As can be deduced from the following table, if a stock is currently in quintile Q5, the estimated probability that it will remain in Q5 until next year is 58.3%. PIMCO analysts point out that it will be demoted to Q4 with a probability of 18.7%
The analysts also repeated the above analysis over a three-year interval and found the same conclusion.
Performance of long/short gross profitability strategy
PIMCO analysts also analyzed the performance of a long/short gross profitability strategy, which is long the top quintile and short the bottom one. This is encapsulated in the following graph:
The analysts note the Sharpe ratio is 0.71, higher than the ones obtained by the ROE and ROIC strategies. The average excess return is also substantially higher compared to the other quality strategies considered by the analysts. The market displayed a Sharpe ratio of 0.27 over the same period.
PIMCO analysts also simulated a modified version of the long/short strategy by restricting the universe to the largest 125 stocks in the MSCI Emerging Market universe and observed the resulting Sharpe ratio is remarkably close to the one obtained by selecting stocks from the full universe. The analysts note both average return and volatility are slightly higher for the large-cap version.
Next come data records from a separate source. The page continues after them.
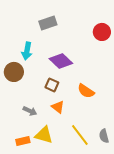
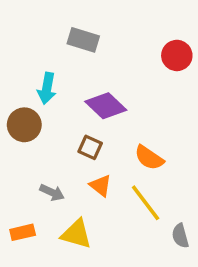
gray rectangle: (48, 23) -> (83, 40), turned 36
yellow line: (80, 135) -> (146, 203), moved
orange rectangle: (23, 141) -> (23, 232), moved

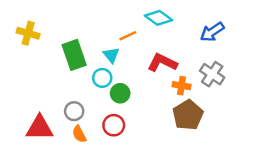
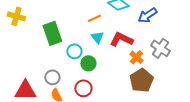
blue arrow: (212, 32) -> (147, 15), moved
cyan triangle: (111, 55) -> (97, 37), moved
orange cross: (181, 86) -> (136, 57), turned 32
The analysts point out that these findings suggest that the profitability premium is not concentrated in the smaller stocks of the Emerging Market universe.
PIMCO analysts conclude that profitability should be a key focus for investors in Emerging Market equities. The analysts note in the long run, highly profitable firms outperformed those with inferior profitability overall in Emerging Market. They point out that by holding high-profitability names in his portfolio today, a portfolio manager can expect to end up with a high-profitability portfolio at the end of the investment period.